--- START ---

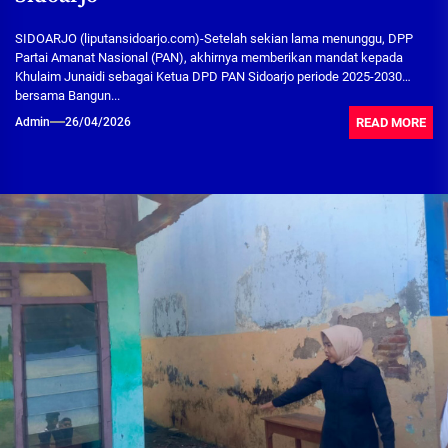
SIDOARJO (liputansidoarjo.com)-Setelah sekian lama menunggu, DPP
Partai Amanat Nasional (PAN), akhirnya memberikan mandat kepada
Khulaim Junaidi sebagai Ketua DPD PAN Sidoarjo periode 2025-2030
bersama Bangun...
READ MORE
Admin
26/04/2026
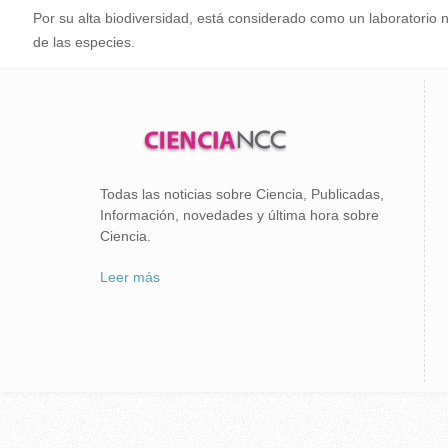
Por su alta biodiversidad, está considerado como un laboratorio nat
de las especies.
Todas las noticias sobre Ciencia, Publicadas,
Información, novedades y última hora sobre
Ciencia.
Leer más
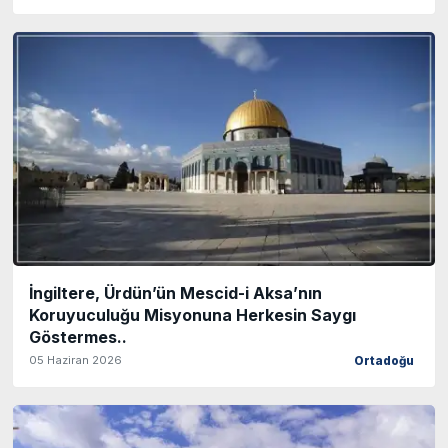
İngiltere, Ürdün’ün Mescid-i Aksa’nın
Koruyuculuğu Misyonuna Herkesin Saygı
Göstermes..
05 Haziran 2026
Ortadoğu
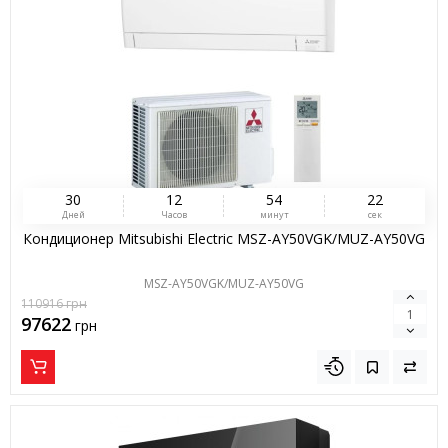
3
0
1
2
5
4
2
1
Дней
Часов
минут
сек
Кондиционер Mitsubishi Electric MSZ-AY50VGK/MUZ-AY50VG
MSZ-AY50VGK/MUZ-AY50VG
110916
грн
97622
грн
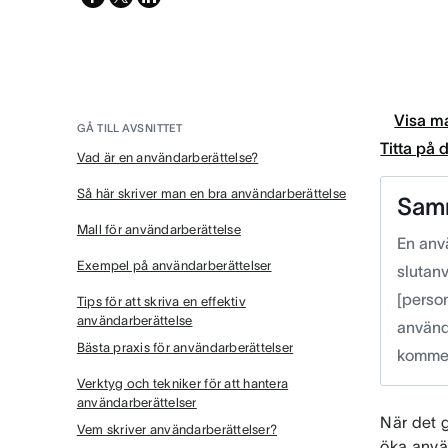
twitter
Visa ma
GÅ TILL AVSNITTET
Titta på
Vad är en användarberättelse?
Så här skriver man en bra användarberättelse
Sam
Mall för användarberättelse
En anvä
Exempel på användarberättelser
slutan
[person
Tips för att skriva en effektiv
användarberättelse
använda
Bästa praxis för användarberättelser
kommer
Verktyg och tekniker för att hantera
användarberättelser
När det g
Vem skriver användarberättelser?
öka anvä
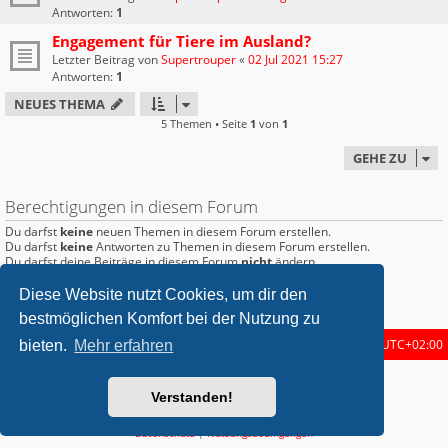
Antworten:
1
Engagement für Tiere im Ausland?
Letzter Beitrag von
Supertrouper
«
02 Jul 2021 15:27
Antworten:
1
NEUES THEMA
5 Themen • Seite
1
von
1
GEHE ZU
Berechtigungen in diesem Forum
Du darfst
keine
neuen Themen in diesem Forum erstellen.
Du darfst
keine
Antworten zu Themen in diesem Forum erstellen.
Du darfst deine Beiträge in diesem Forum
nicht
ändern.
Du darfst deine Beiträge in diesem Forum
nicht
löschen.
Du darfst
keine
Dateianhänge in diesem Forum erstellen.
Diese Website nutzt Cookies, um dir den
bestmöglichen Komfort bei der Nutzung zu
Startseite
Foren-Übersicht
Alle Zeiten sind
UTC+02:00
bieten.
Mehr erfahren
metrolike style by
Eric Seguin
Updated for phpBB3.2 by
Ian Bradley
Verstanden!
Powered by
phpBB
® Forum Software © phpBB Limited
Deutsche Übersetzung durch
phpBB.de
Datenschutz
|
Nutzungsbedingungen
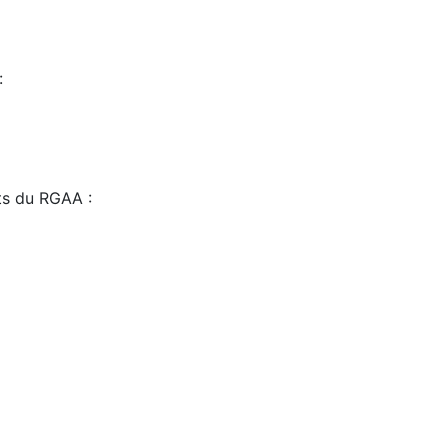
:
sts du RGAA :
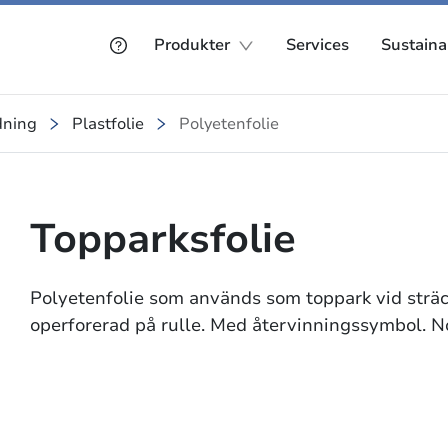
Produkter
Services
Sustainab
dning
Plastfolie
Polyetenfolie
Topparksfolie
Polyetenfolie som används som toppark vid sträck
operforerad på rulle. Med återvinningssymbol. Nor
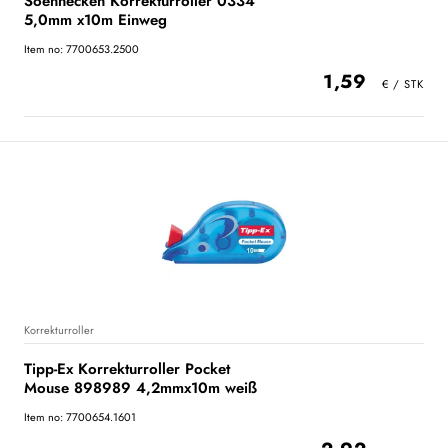
Soennecken Korrekturroller 0334
5,0mm x10m Einweg
Item no: 7700653.2500
1,59
Korrekturroller
Tipp-Ex Korrekturroller Pocket
Mouse 898989 4,2mmx10m weiß
Item no: 7700654.1601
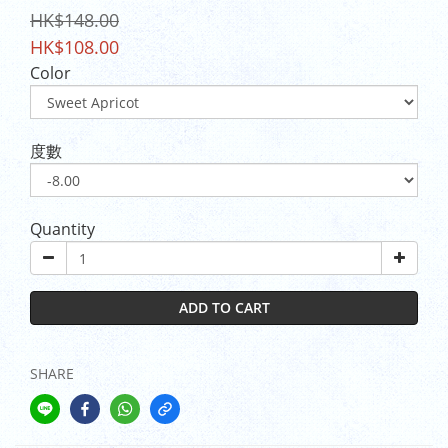
HK$148.00
HK$108.00
Color
度數
Quantity
ADD TO CART
SHARE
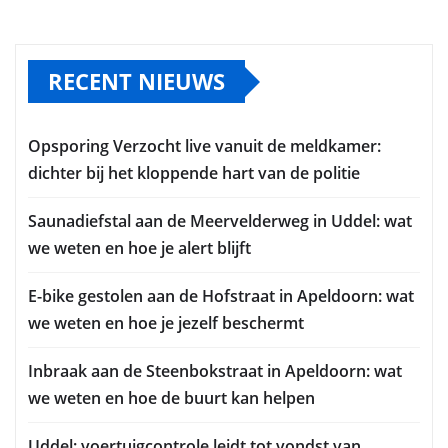
RECENT NIEUWS
Opsporing Verzocht live vanuit de meldkamer:
dichter bij het kloppende hart van de politie
Saunadiefstal aan de Meervelderweg in Uddel: wat
we weten en hoe je alert blijft
E-bike gestolen aan de Hofstraat in Apeldoorn: wat
we weten en hoe je jezelf beschermt
Inbraak aan de Steenbokstraat in Apeldoorn: wat
we weten en hoe de buurt kan helpen
Uddel: voertuigcontrole leidt tot vondst van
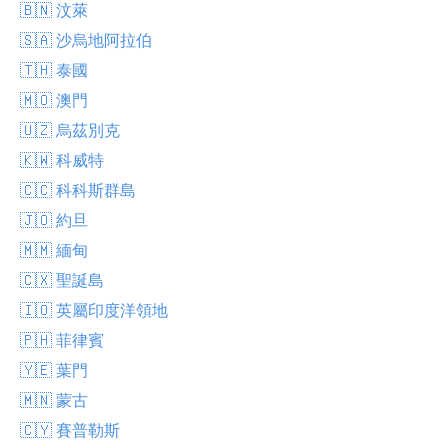
🇧🇳 汶萊
🇸🇦 沙烏地阿拉伯
🇹🇭 泰國
🇲🇴 澳門
🇺🇿 烏茲別克
🇰🇼 科威特
🇨🇨 科科斯群島
🇯🇴 約旦
🇲🇲 緬甸
🇨🇽 聖誕島
🇮🇴 英屬印度洋領地
🇵🇭 菲律賓
🇾🇪 葉門
🇲🇳 蒙古
🇨🇾 賽普勒斯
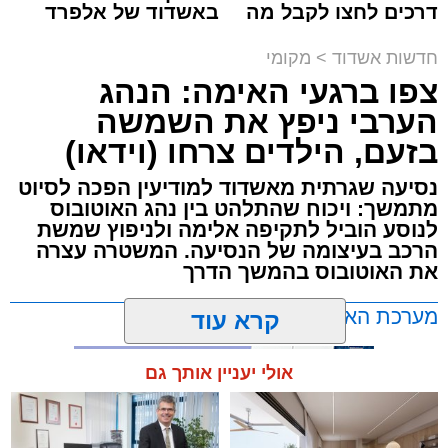
דרכים לחצו לקבל מה
באשדוד של אלפרד
תגים:
תאונת עבודה באשדוד
שמגיע לכם
קריאולנסקי - לילדים
חדשות אשדוד
>
מקומי
עובדת בת 56 נפצעה היום (שישי) באורח בינוני
צפו ברגעי האימה: הנהג
לאחר שנפלה מסולם במהלך עבודתה במחסן
הערבי ניפץ את השמשה
באזור דרך הרכבת, מתחם ביג פאשן באשדוד.
בזעם, הילדים צרחו (וידאו)
כוחות ההצלה הוזעקו למקום בעקבות דיווח על
נסיעה שגרתית מאשדוד למודיעין הפכה לסיוט
נפילה מגובה במהלך העבודה. עם הגעתם מצאו
מתמשך: ויכוח שהתלהט בין נהג האוטובוס
לנוסע הוביל לתקיפה אלימה ולניפוץ שמשת
את האישה בהכרה מלאה, כשהיא סובלת מחבלות
הרכב בעיצומה של הנסיעה. המשטרה עצרה
במספר אזורים בגופה לאחר שנפלה מגובה של
את האוטובוס בהמשך הדרך
כ-2 עד 3 מטרים.
מערכת האתר / 11:35 07.08.26
קרא עוד
רפאל אוקנין, כונן הצלה דרום, סיפר: “כשהגעתי
למקום הבחנתי בעובדת כשהיא בהכרה מלאה
אולי יעניין אותך גם
וסובלת מחבלות מרובות בגופה לאחר שנפלה
במהלך עבודתה. יחד עם צוותי מד”א הענקנו לה
טיפול רפואי ראשוני והיא פונתה בניידת טיפול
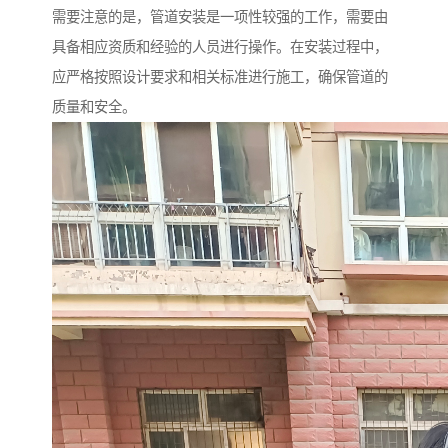
需要注意的是，管道安装是一项性较强的工作，需要由
具备相应资质和经验的人员进行操作。在安装过程中，
应严格按照设计要求和相关标准进行施工，确保管道的
质量和安全。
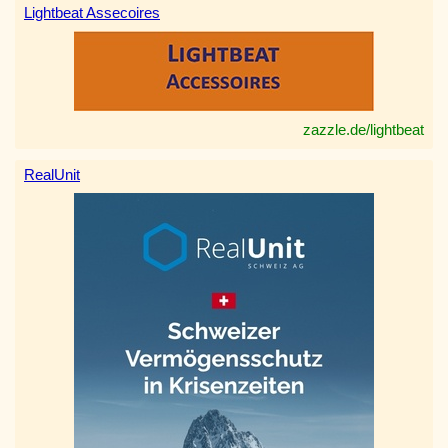
Lightbeat Assecoires
zazzle.de/lightbeat
RealUnit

--- END ---

_TO DO_
Every line above that holds the string "skriver" should be copied into the answer.

_RESPONSE TO THE EXERCISE_
Så här skriver man en bra användarberättelse
Vem skriver användarberättelser?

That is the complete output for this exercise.